(Data records)
Content starts

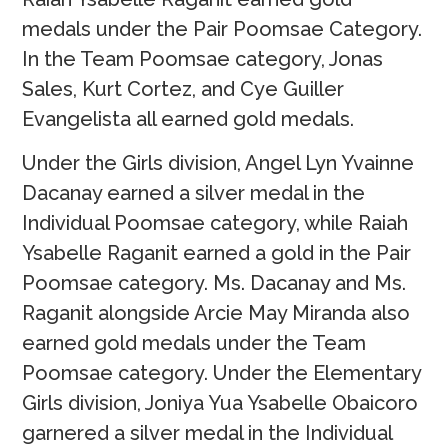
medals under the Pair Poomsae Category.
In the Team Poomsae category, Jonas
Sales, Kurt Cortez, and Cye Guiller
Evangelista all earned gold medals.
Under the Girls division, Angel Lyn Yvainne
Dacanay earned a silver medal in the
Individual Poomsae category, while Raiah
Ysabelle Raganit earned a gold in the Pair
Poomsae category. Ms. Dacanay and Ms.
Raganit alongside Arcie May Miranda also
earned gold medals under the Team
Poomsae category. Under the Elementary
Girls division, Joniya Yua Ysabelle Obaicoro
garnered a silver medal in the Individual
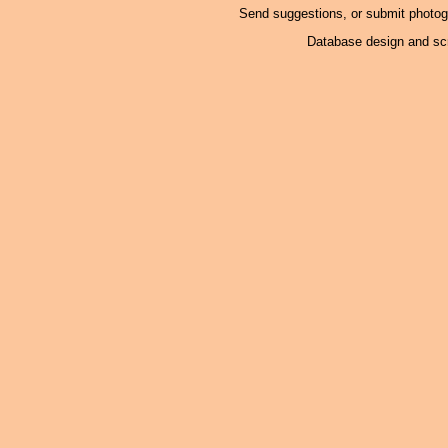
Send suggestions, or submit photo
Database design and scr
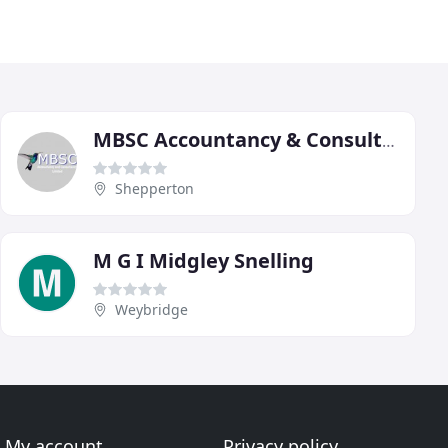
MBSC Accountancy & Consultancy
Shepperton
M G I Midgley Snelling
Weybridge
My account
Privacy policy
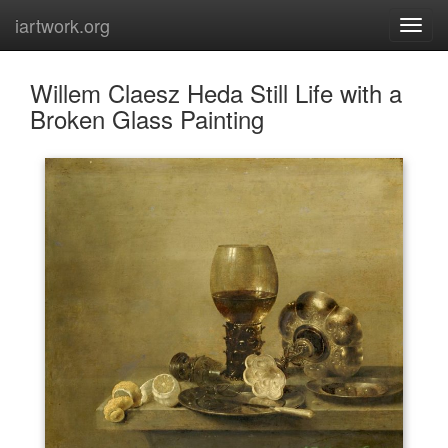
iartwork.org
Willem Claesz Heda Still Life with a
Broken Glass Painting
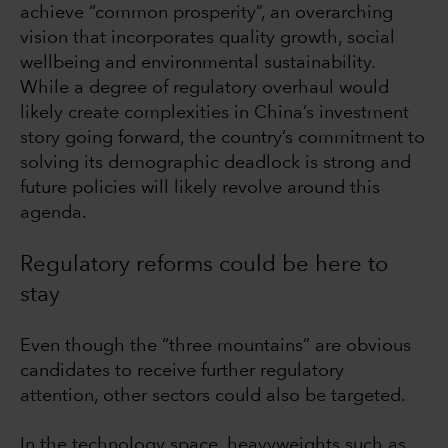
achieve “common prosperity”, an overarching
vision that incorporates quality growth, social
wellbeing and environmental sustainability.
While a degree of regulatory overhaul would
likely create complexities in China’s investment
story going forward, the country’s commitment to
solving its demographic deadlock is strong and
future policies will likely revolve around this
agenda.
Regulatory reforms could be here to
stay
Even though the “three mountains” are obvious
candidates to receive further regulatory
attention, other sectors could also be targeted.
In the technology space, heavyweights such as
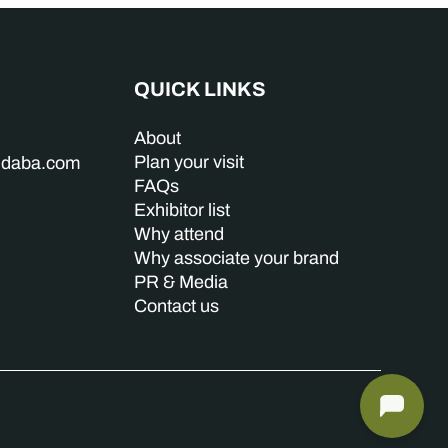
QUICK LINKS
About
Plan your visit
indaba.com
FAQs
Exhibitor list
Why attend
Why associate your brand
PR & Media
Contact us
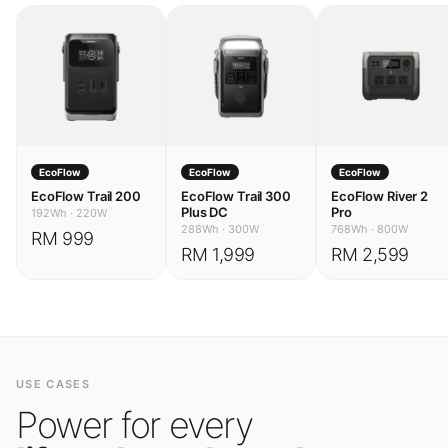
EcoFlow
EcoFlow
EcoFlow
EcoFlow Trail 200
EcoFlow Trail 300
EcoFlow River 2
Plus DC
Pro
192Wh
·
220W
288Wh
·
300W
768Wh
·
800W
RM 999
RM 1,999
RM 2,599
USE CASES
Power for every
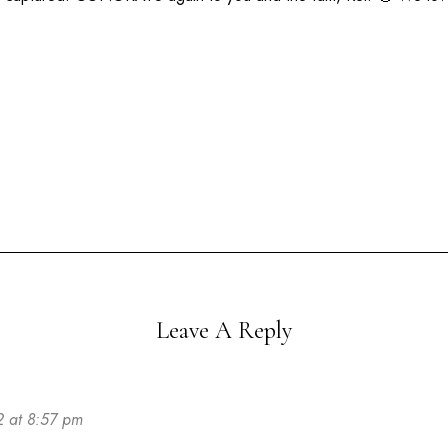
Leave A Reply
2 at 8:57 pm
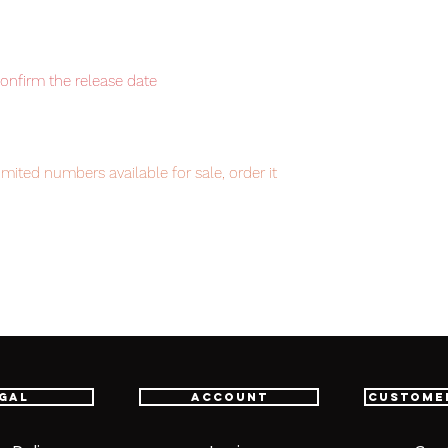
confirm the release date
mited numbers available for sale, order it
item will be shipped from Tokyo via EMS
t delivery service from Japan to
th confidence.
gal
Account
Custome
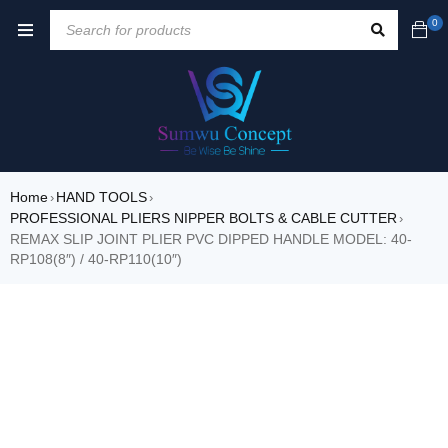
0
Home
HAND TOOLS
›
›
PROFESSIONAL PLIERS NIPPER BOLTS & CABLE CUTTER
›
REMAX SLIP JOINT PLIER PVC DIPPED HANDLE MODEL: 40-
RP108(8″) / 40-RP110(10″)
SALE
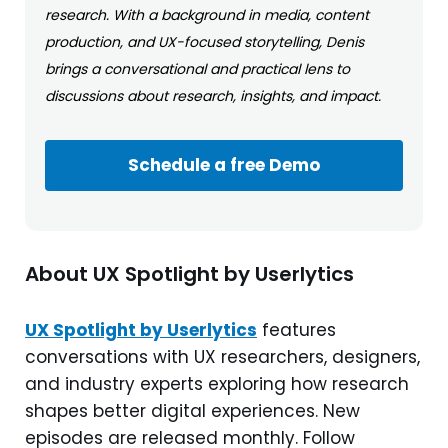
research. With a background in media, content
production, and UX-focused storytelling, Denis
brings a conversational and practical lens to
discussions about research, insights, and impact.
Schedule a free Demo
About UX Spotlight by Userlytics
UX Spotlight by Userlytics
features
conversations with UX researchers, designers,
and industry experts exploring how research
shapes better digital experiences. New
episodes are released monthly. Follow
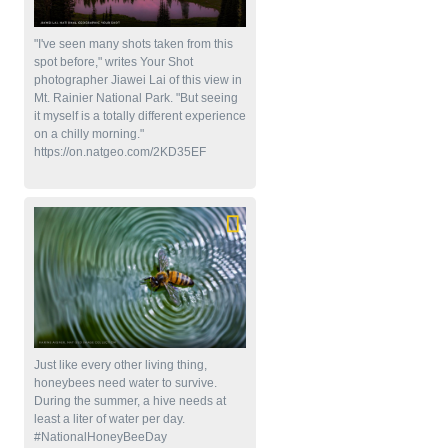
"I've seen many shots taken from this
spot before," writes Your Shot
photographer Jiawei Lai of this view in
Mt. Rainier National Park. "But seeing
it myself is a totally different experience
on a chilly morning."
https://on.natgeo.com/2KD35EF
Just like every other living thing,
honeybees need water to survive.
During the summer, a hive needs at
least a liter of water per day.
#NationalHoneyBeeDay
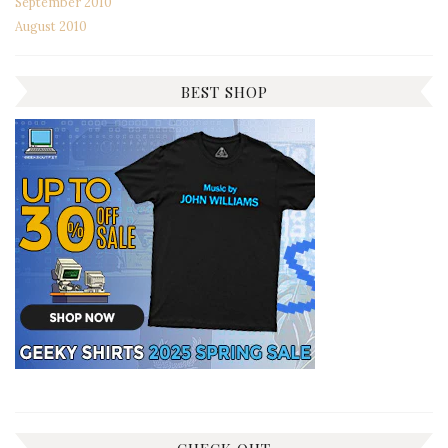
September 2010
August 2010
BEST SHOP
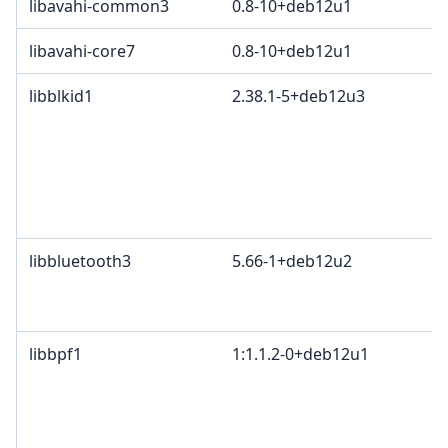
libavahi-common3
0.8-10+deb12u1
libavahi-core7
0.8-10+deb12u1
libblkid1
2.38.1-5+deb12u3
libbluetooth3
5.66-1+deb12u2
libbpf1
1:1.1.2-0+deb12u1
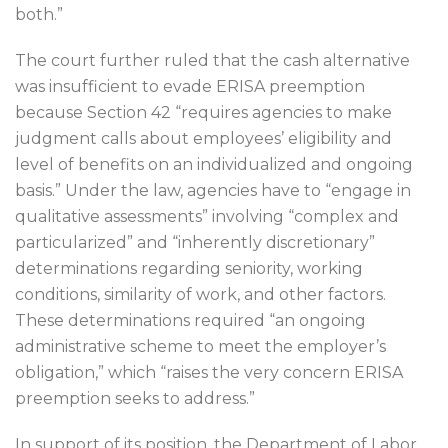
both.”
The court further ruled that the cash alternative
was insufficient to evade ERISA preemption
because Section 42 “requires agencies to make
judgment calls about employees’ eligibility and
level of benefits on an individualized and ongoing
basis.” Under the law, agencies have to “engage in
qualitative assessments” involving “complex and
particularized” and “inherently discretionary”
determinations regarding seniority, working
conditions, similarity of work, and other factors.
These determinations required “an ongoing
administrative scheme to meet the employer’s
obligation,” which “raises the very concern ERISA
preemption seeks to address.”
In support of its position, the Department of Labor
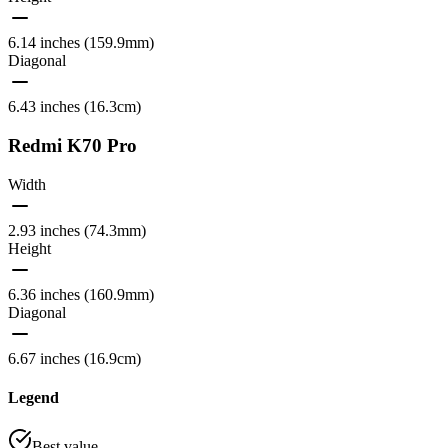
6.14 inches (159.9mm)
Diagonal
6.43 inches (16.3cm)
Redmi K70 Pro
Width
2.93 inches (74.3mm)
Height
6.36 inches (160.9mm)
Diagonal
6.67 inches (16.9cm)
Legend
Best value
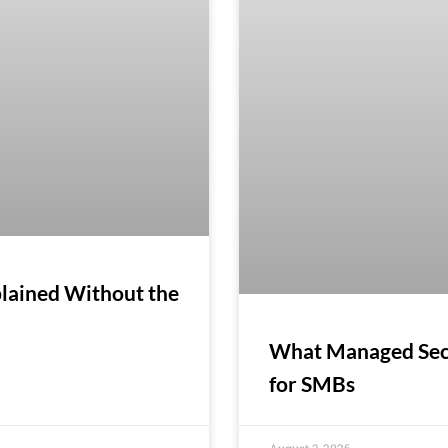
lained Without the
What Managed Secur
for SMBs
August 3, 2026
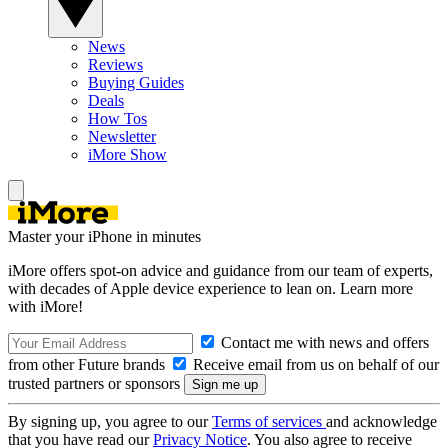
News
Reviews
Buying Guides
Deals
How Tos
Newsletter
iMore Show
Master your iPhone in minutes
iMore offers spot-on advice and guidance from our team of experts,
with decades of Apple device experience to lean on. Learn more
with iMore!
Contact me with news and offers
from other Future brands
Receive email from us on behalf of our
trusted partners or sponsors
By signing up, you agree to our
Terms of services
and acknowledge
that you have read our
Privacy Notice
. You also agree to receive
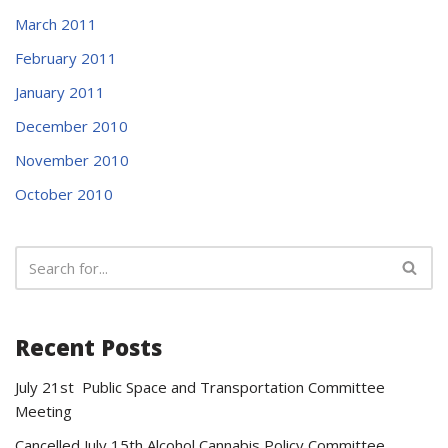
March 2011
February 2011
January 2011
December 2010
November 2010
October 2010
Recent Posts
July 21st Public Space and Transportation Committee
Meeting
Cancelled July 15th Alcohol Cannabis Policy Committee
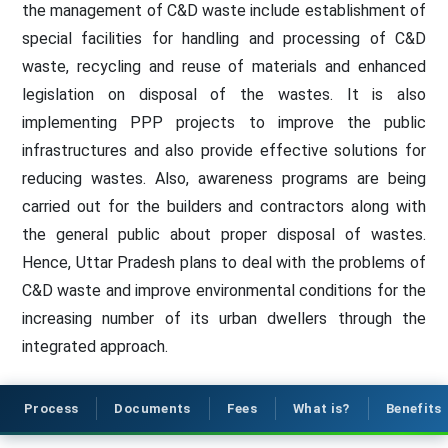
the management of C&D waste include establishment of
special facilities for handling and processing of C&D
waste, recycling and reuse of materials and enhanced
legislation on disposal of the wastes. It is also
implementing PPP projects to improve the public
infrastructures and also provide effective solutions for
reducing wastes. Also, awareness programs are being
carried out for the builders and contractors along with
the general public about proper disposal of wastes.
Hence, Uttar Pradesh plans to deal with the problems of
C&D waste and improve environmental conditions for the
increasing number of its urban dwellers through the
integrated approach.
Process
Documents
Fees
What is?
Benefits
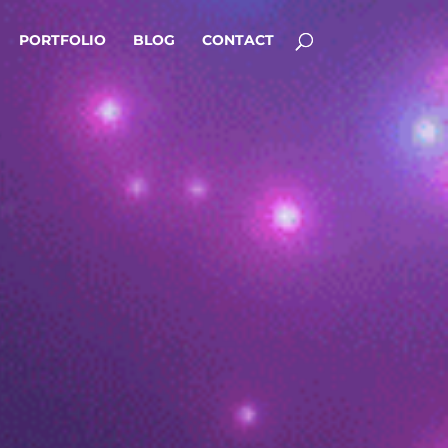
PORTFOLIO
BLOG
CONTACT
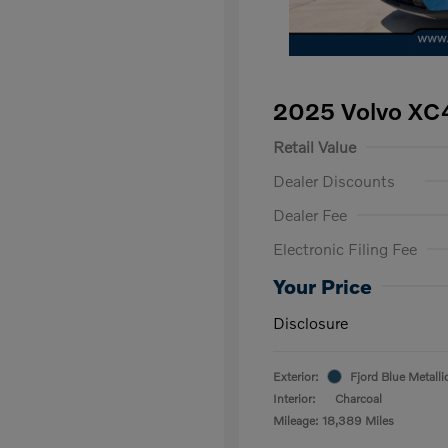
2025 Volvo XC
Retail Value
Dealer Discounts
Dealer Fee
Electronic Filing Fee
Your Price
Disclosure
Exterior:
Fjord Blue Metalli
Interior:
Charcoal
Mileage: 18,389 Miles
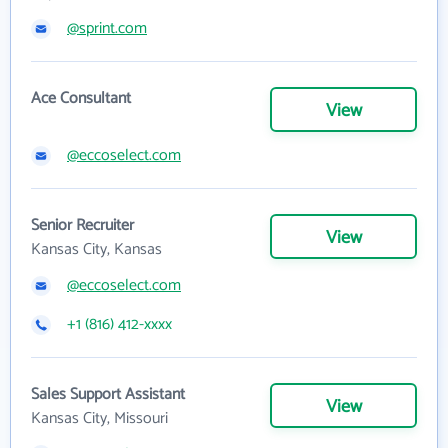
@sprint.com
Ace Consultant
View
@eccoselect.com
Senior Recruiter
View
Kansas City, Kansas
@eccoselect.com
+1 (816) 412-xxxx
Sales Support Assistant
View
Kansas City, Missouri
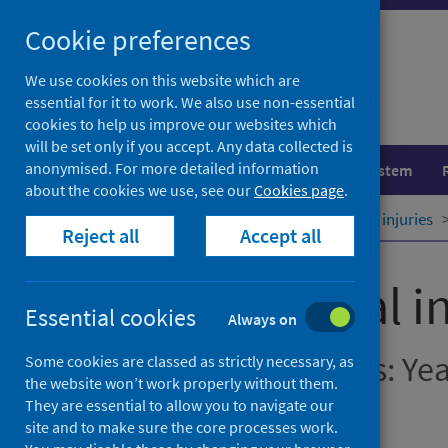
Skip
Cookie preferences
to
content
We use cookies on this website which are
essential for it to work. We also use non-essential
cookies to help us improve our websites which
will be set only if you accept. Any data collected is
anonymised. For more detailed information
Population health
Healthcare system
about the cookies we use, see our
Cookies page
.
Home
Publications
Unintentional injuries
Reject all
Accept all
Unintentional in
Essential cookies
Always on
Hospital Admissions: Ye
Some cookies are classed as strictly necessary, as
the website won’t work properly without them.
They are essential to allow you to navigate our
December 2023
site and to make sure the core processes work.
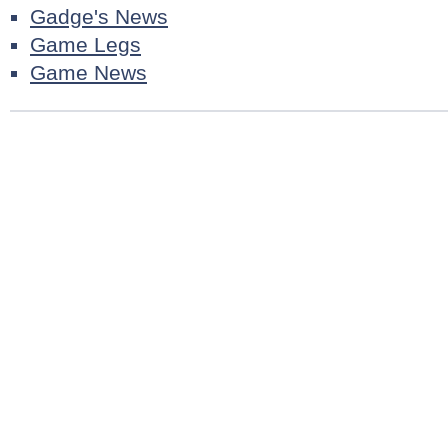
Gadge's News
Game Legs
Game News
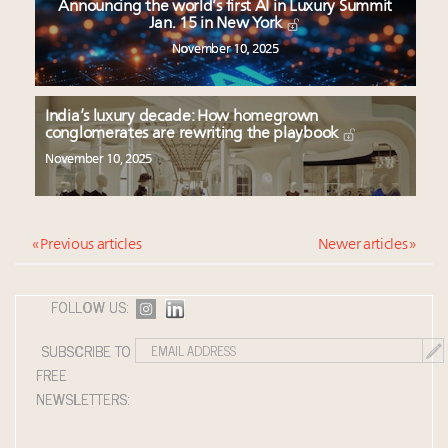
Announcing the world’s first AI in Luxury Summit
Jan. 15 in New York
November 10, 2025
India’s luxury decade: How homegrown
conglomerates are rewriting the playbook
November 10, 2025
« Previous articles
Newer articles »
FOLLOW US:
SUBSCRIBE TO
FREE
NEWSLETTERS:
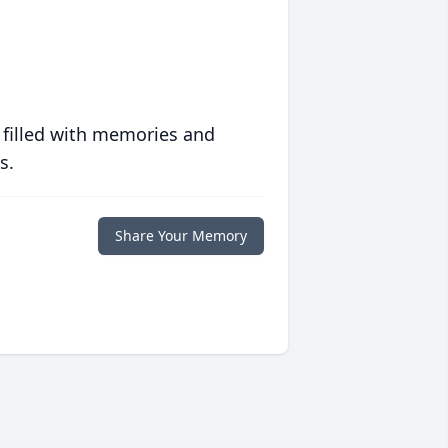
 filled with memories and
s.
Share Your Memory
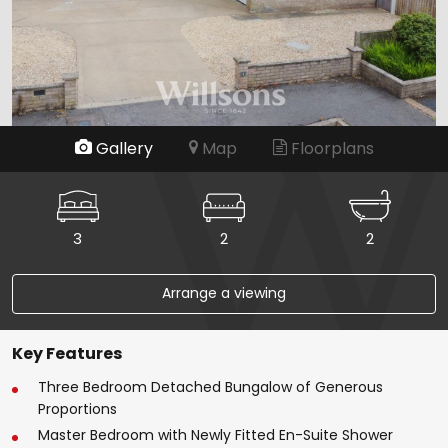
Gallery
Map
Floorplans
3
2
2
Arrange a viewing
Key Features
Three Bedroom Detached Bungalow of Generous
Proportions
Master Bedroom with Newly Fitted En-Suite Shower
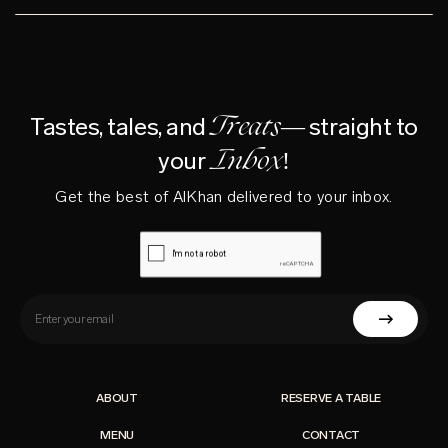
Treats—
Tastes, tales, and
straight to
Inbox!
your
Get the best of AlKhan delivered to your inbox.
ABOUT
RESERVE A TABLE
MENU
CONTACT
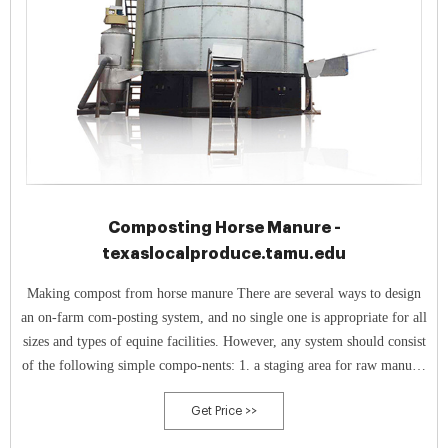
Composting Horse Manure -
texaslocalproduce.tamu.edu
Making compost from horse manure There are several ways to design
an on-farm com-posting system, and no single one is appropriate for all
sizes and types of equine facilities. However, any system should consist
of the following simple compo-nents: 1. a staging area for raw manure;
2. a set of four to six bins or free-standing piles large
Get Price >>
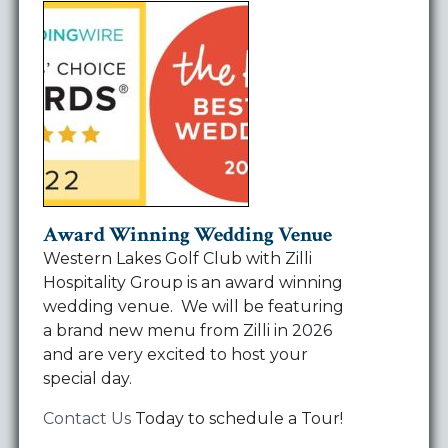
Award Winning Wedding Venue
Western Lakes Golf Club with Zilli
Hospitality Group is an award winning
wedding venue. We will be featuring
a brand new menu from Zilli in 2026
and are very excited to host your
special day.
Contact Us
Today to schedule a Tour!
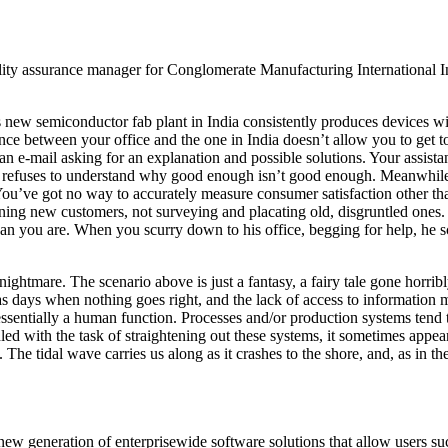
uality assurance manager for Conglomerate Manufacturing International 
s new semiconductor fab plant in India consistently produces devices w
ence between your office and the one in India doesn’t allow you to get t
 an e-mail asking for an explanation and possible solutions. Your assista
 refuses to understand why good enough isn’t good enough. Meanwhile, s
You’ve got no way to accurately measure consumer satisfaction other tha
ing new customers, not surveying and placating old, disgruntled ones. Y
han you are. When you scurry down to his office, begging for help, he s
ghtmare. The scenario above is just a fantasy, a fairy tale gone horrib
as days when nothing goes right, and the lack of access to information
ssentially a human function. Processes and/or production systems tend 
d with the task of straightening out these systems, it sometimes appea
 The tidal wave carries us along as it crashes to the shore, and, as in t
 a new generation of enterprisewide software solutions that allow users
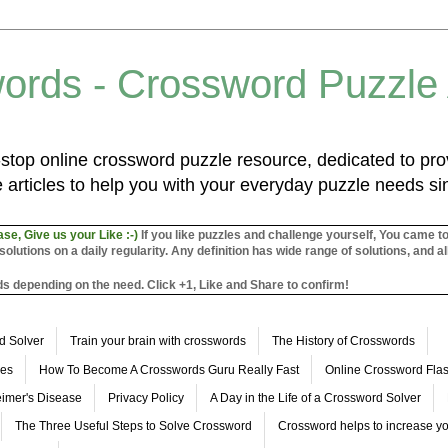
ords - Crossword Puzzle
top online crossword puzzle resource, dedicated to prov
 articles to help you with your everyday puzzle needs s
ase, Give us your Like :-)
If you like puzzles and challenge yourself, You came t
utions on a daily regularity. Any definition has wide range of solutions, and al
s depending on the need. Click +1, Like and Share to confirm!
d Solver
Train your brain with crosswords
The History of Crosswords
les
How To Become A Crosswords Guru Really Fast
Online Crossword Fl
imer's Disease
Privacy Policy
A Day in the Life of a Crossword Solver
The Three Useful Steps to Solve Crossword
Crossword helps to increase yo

Content ends

Starting with the first line of the data, transcribe every line exactly through the one containing "vision that incorporates". No pictures go in.

**OUTPUT FOR THIS TASK**:
medals under the Pair Poomsae Category.
In the Team Poomsae category, Jonas
Sales, Kurt Cortez, and Cye Guiller
Evangelista all earned gold medals.
Under the Girls division, Angel Lyn Yvainne
Dacanay earned a silver medal in the
Individual Poomsae category, while Raiah
Ysabelle Raganit earned a gold in the Pair
Poomsae category. Ms. Dacanay and Ms.
Raganit alongside Arcie May Miranda also
earned gold medals under the Team
Poomsae category. Under the Elementary
Girls division, Joniya Yua Ysabelle Obaicoro
garnered a silver medal in the Individual
Send suggestions, or submit photo
Database design and scr
MBSC Accountancy & Consultancy
Shepperton
M G I Midgley Snelling
Weybridge
My account
Privacy policy
iartwork.org
Willem Claesz Heda Still Life with a
Broken Glass Painting
achieve “common prosperity”, an overarching
vision that incorporates quality growth, social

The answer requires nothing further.